◆ Exercise instructions
Would you please copy each line of the data in which the string "Madrid" occurs?

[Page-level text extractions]
*** Begin section ***

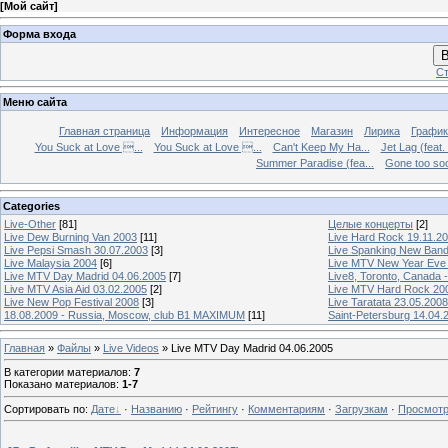
[
Мой сайт
]
Форма входа
В
Ст
Меню сайта
Главная страница
Информация
Интересное
Магазин
Лирика
График
You Suck at Love ...
You Suck at Love ...
Can't Keep My Ha...
Jet Lag (feat.
Summer Paradise (fea...
Gone too soon
Categories
Live-Other
[81]
Целые концерты
[2]
Live Dew Burning Van 2003
[11]
Live Hard Rock 19.11.2
Live Pepsi Smash 30.07.2003
[3]
Live Spanking New Ban
Live Malaysia 2004
[6]
Live MTV New Year Eve
Live MTV Day Madrid 04.06.2005
[7]
Live8, Toronto, Canada 
Live MTV Asia Aid 03.02.2005
[2]
Live MTV Hard Rock 20
Live New Pop Festival 2008
[3]
Live Taratata 23.05.2008
18.08.2009 - Russia, Moscow, club B1 MAXIMUM
[11]
Saint-Petersburg 14.04.
Главная
»
Файлы
»
Live Videos
» Live MTV Day Madrid 04.06.2005
В категории материалов
:
7
Показано материалов
:
1-7
Сортировать по
:
Дате
·
Названию
·
Рейтингу
·
Комментариям
·
Загрузкам
·
Просмот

*** End section ***

◆ Reply
Live MTV Day Madrid 04.06.2005
» Live MTV Day Madrid 04.06.2005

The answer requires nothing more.